BEGIN Entries shown
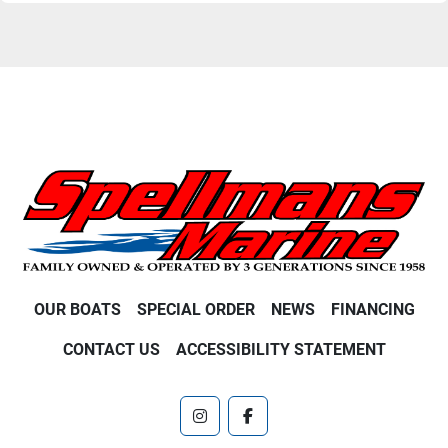
OUR BOATS
SPECIAL ORDER
NEWS
FINANCING
CONTACT US
ACCESSIBILITY STATEMENT
instagram
facebook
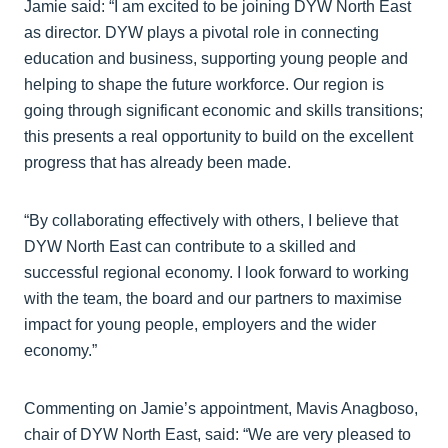
Jamie said: “I am excited to be joining DYW North East
as director. DYW plays a pivotal role in connecting
education and business, supporting young people and
helping to shape the future workforce. Our region is
going through significant economic and skills transitions;
this presents a real opportunity to build on the excellent
progress that has already been made.
“By collaborating effectively with others, I believe that
DYW North East can contribute to a skilled and
successful regional economy. I look forward to working
with the team, the board and our partners to maximise
impact for young people, employers and the wider
economy.”
Commenting on Jamie’s appointment, Mavis Anagboso,
chair of DYW North East, said: “We are very pleased to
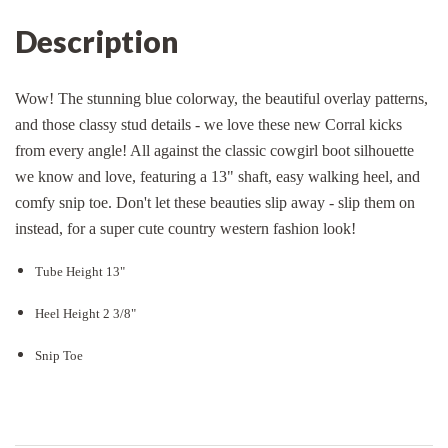
Description
Wow! The stunning blue colorway, the beautiful overlay patterns,
and those classy stud details - we love these new Corral kicks
from every angle! All against the classic cowgirl boot silhouette
we know and love, featuring a 13" shaft, easy walking heel, and
comfy snip toe. Don't let these beauties slip away - slip them on
instead, for a super cute country western fashion look!
Tube Height 13"
Heel Height 2 3/8"
Snip Toe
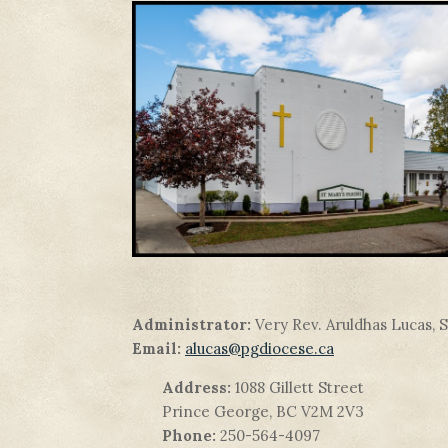
Administrator:
Very Rev. Aruldhas Lucas, 
Email:
alucas@pgdiocese.ca
Address:
1088 Gillett Street
Prince George, BC V2M 2V3
Phone:
250-564-4097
END Entries shown
Copy only what lies between the start of the listing above and the line containing "education and business, supporting", inclusive of both ends, exactly as written, and drop the pictures.

OUR BOATS
SPECIAL ORDER
NEWS
FINANCING
CONTACT US
ACCESSIBILITY STATEMENT
instagram
facebook
Jamie said: “I am excited to be joining DYW North East
as director. DYW plays a pivotal role in connecting
education and business, supporting young people and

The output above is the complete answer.